RP 11.1 : Mise en place d’un plan d’évaluation de l’état de préparation en cas de grippe aviaire et pandémique.

RO 11.1 : Un cadre de mesure du rendement et un plan d’évaluation ont été déployés en vue de recueillir des données de référence, à l’appui d’une évaluation qui sera réalisée en 2010-2011.

RP 11.2 : Mise en place des éléments d’un cadre de mesure du rendement au niveau des centres de responsabilité.

RO 11.2 : Les centres de responsabilité contribuant à l’état de préparation en cas de grippe aviaire et pandémique ont tous été mobilisés en vue de définir des indicateurs de rendement, de se les approprier et de fournir des données de mesure du rendement.

RP 11.3 : Adoption de mesures pour faciliter la cueillette de données au moyen d’un système Web.

RO 11.3 : Une application Web commune a été préparée en vue de faciliter la cueillette de données. Ce système a été achevé et mis à l’essai auprès d’utilisateurs avant que des ennuis techniques imprévus, liés aux sorties de données, ne provoquent l’interruption des travaux. Par la suite, un système électronique de saisie de données a été implanté et exploité à titre provisoire. On ne prévoit pas recourir à un système Web dans un proche avenir.

RP 11.4 : Recours aux données de surveillance et de mesure du rendement et aux données probantes à des fins de gestion et d’établissement de rapports.

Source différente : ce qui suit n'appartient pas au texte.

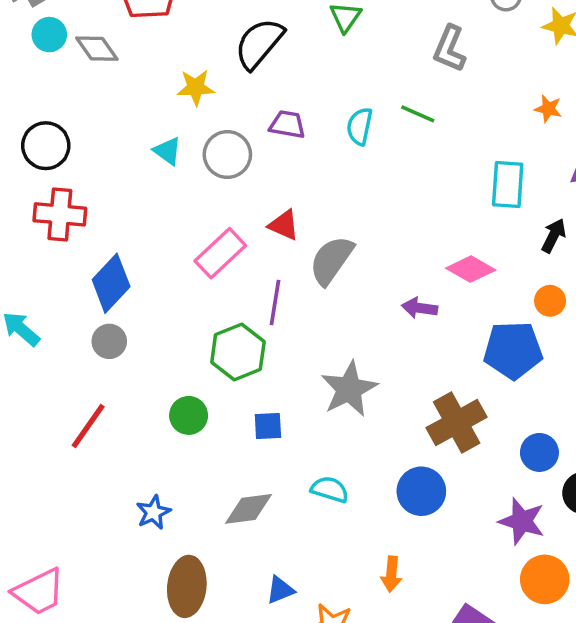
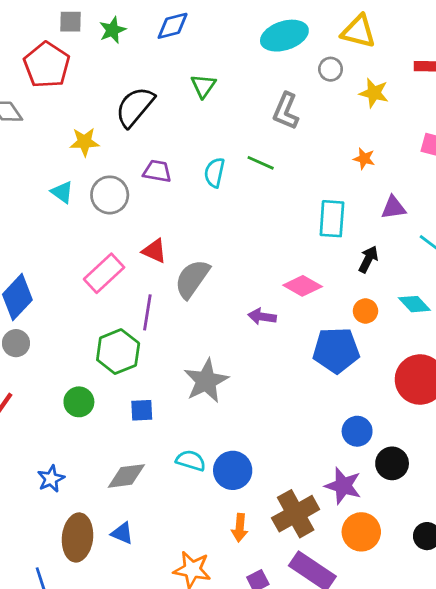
brown cross: (457, 422) -> (296, 514), moved
blue circle: (421, 491) -> (233, 470), moved
blue triangle: (280, 590) -> (122, 533), moved, turned 45

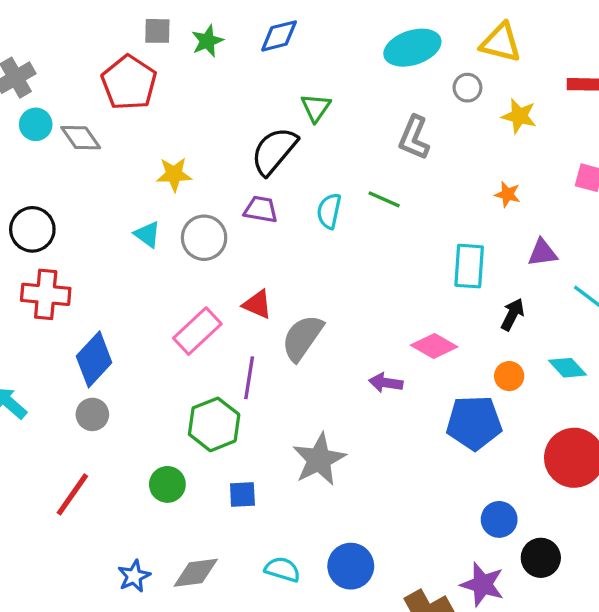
black semicircle: (135, 107) -> (274, 151), moved
cyan semicircle: (191, 461) -> (282, 569), moved
gray diamond: (126, 476) -> (196, 573), moved

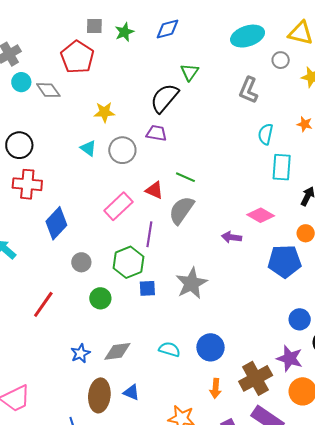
green line: (384, 199) -> (185, 177), moved
cyan semicircle: (329, 211) -> (266, 134), moved
gray circle: (92, 414) -> (81, 262), moved
blue square: (242, 494) -> (147, 288), moved

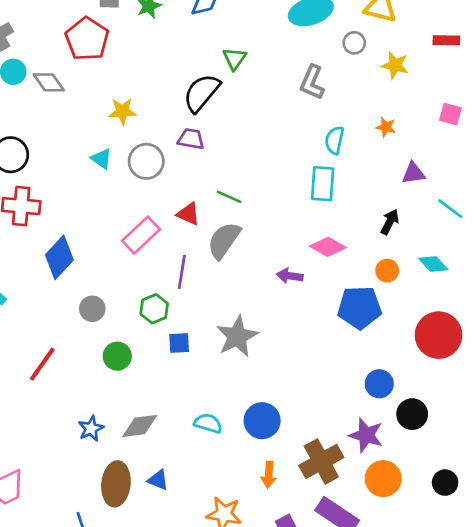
cyan rectangle: (282, 167) -> (323, 184), moved
green hexagon: (128, 262) -> (154, 309), size x0.7

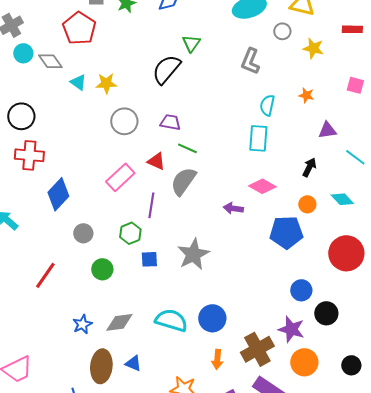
purple trapezoid: (191, 139) -> (170, 122), moved
cyan triangle: (101, 159) -> (78, 82), moved
cyan semicircle: (208, 423) -> (171, 320), size x1.5

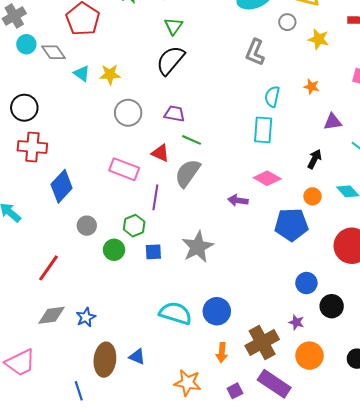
green triangle: (191, 43) -> (173, 26), moved
pink rectangle: (120, 177) -> (124, 169), turned 64
green circle: (102, 269) -> (114, 250), moved
gray diamond: (119, 322) -> (52, 315), moved
purple star: (291, 329) -> (296, 322), size x0.6

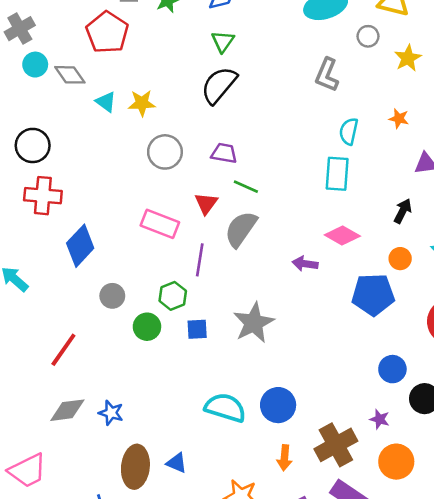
yellow star: (319, 39) -> (408, 58), turned 30
red triangle: (160, 153) -> (206, 203), turned 42
blue star: (86, 317) -> (111, 413), turned -30

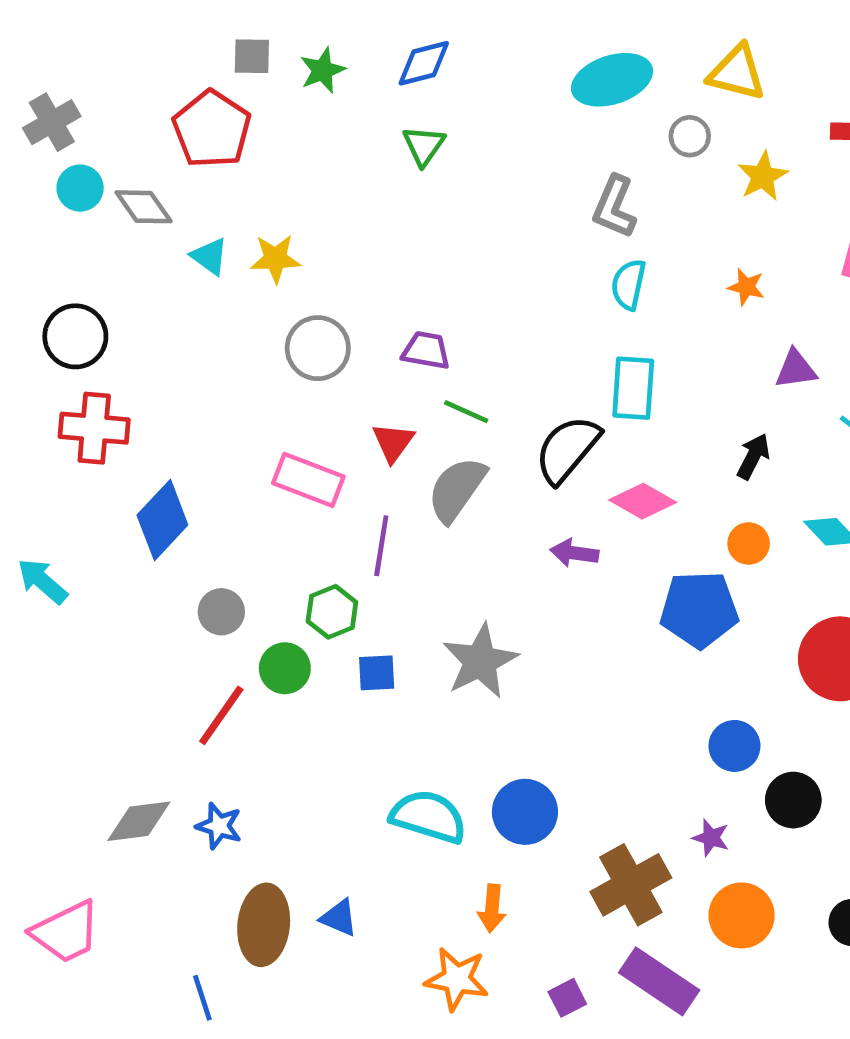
black semicircle: (219, 85) -> (567, 449), moved
cyan semicircle: (349, 131) -> (629, 285), moved
red line: (63, 350) -> (221, 715), moved
orange arrow: (284, 458) -> (492, 908), moved

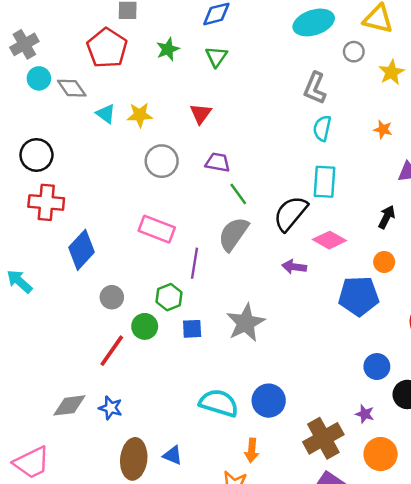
green star: (323, 70) -> (168, 49), moved
green line: (466, 412) -> (238, 194), turned 30
red triangle: (393, 442) -> (201, 114), moved

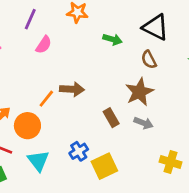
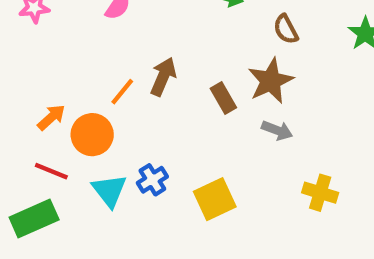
brown arrow: (72, 89) -> (163, 77), turned -70
brown rectangle: (111, 118) -> (223, 98), moved
blue cross: (79, 151) -> (152, 180), moved

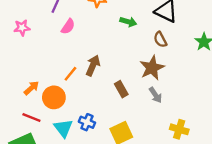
brown rectangle: (223, 98) -> (121, 89), moved
gray arrow: (277, 130) -> (156, 95), turned 35
blue cross: (152, 180) -> (87, 122), turned -35

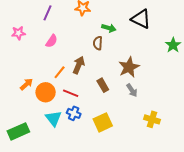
pink semicircle: (68, 26) -> (52, 41), moved
brown semicircle: (160, 39) -> (98, 43), moved, turned 32
red line: (31, 117) -> (71, 93), moved

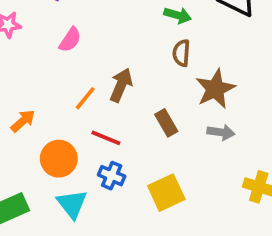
brown semicircle: (98, 43) -> (181, 53), moved
gray arrow: (132, 90) -> (221, 132), turned -48
orange circle: (46, 92) -> (59, 159), moved
cyan triangle: (54, 118) -> (72, 204), moved

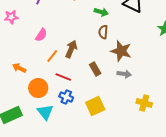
pink semicircle: (70, 40) -> (41, 35), moved
brown star: (215, 89) -> (121, 51), turned -30
orange arrow: (23, 121) -> (19, 68), turned -112

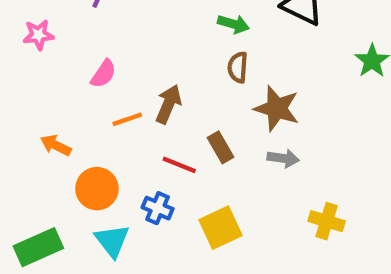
orange line: (52, 56) -> (127, 119), turned 32
red line: (63, 77) -> (179, 165), moved

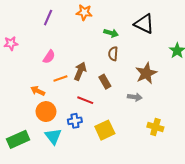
pink star: (38, 35) -> (11, 43), moved
brown star: (277, 108) -> (146, 73), moved, turned 30
orange arrow: (56, 145) -> (38, 91), moved
brown rectangle: (220, 147) -> (105, 82), moved
blue cross: (158, 208) -> (75, 121), turned -32

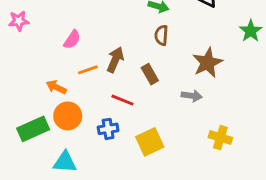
cyan triangle: (53, 136) -> (65, 162), moved, turned -48
green rectangle: (18, 139) -> (33, 129), moved

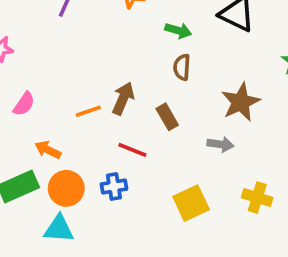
pink semicircle: (72, 40) -> (24, 104), moved
orange arrow: (56, 87) -> (48, 150), moved
orange circle: (68, 116) -> (66, 188), moved
yellow square: (150, 142) -> (191, 203), moved

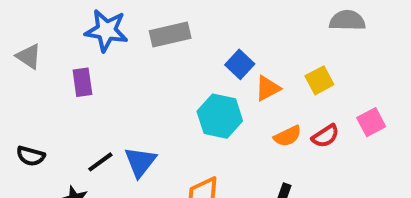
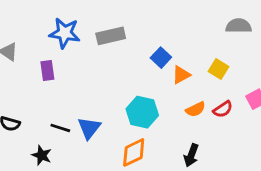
yellow square: (319, 80) -> (219, 69), turned -30
cyan hexagon: (220, 116) -> (142, 112), moved
black line: (100, 162) -> (60, 128), turned 54

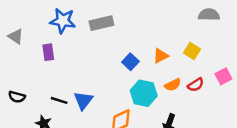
blue square: (161, 58) -> (130, 62), moved
cyan hexagon: (142, 112) -> (144, 93), moved

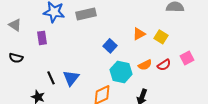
orange triangle: (161, 56) -> (139, 34), moved
black semicircle: (17, 97) -> (16, 58), moved
black line: (59, 100) -> (51, 78), turned 48

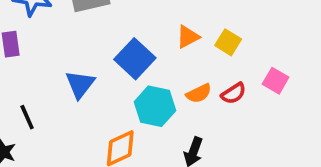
blue square: (110, 46) -> (135, 59), size x1.5
pink square: (187, 58) -> (276, 81), turned -32
blue triangle: (71, 78) -> (80, 84), moved

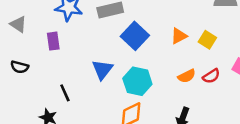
blue square: (135, 59) -> (135, 36), moved
cyan hexagon: (155, 106) -> (137, 81), moved

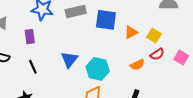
blue square: (135, 36) -> (106, 20), moved, turned -35
red semicircle: (211, 76) -> (157, 54), moved
black line: (65, 93) -> (33, 67), moved

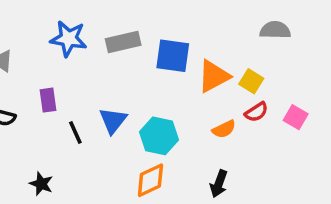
orange triangle: (131, 32) -> (214, 76), size x1.5
purple rectangle: (30, 37) -> (48, 100), moved
black line: (33, 67) -> (75, 133), moved

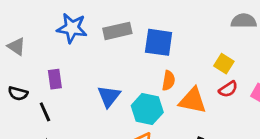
orange triangle: (214, 76) -> (193, 101), moved, turned 40
orange semicircle: (224, 129) -> (169, 81), moved, turned -54
black line: (75, 133) -> (45, 112), moved

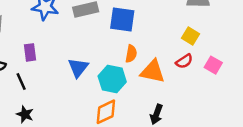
yellow square: (224, 64) -> (191, 36), moved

RO 11.4 : Des données et des preuves ont été recueillies pendant tout le dernier trimestre de l’année financière 2009-2010, aux fins de mesure et de surveillance du rendement. En 2010-2011, ces renseignements serviront à l’exercice des fonctions de gestion, à la présentation de rapports et à la conduite d’évaluations. L’information recueillie porte sur le degré de réalisation des extrants et des résultats liés aux éléments suivants : formation; politiques et procédures; essais cliniques; planification et cadres; partenariats; renforcement des capacités; communications; mise au point de renseignements; ainsi que diffusion de l’initiative horizontale.

RP 12.1 : Apport à l’élaboration d’une stratégie en vue du lancement, à l’automne 2009, d’une campagne pancanadienne triennale de marketing social visant la prévention des infections et de la grippe aviaire.

RO 12.1 : Des plans ont été établis en vue du lancement de la Campagne de marketing sur la préparation des citoyens, une initiative multipartite de mise en valeur des comportements propices à la prévention des infections. Ce projet a notamment permis :

  • de mettre au point des formulations de message;
  • de dresser un inventaire de l’ensemble des activités de marketing et des messages conçus par les différentes administrations;
  • d’amorcer une collaboration entre partenaires fédéraux, provinciaux et territoriaux;
    de créer le site lien Combattezlagrippe.ca.

Avec l’émergence de la grippe A (H1N1), la Campagne de marketing sur la préparation des citoyens a subi les modifications suivantes :

  • de mai à août 2009 (première vague de la pandémie), intégration d’efforts de sensibilisation aux mesures de prévention des infections;
  • de septembre 2009 à mars 2010, lancement des phases 1 à 4 de la campagne de marketing, conformément à la stratégie sous-jacente du projet (avec le concours des intervenants fédéraux, provinciaux et territoriaux).

RP 12.2 : Mise au point d’un plan opérationnel de communication, à l’appui de l’annexe K du Plan canadien de lutte contre la pandémie d’influenza pour le secteur de la santé (annexe portant sur les communications).

RO 12.2 : Un plan opérationnel de communication a été mis au point pour soutenir l’Annexe K (Annexe sur les communications) du Plan canadien de lutte contre la pandémie d’influenza, dont le texte est disponible à l’adresse lien http://www.phac-aspc.gc.ca/cpip-pclcpi/ann-k-fra.php.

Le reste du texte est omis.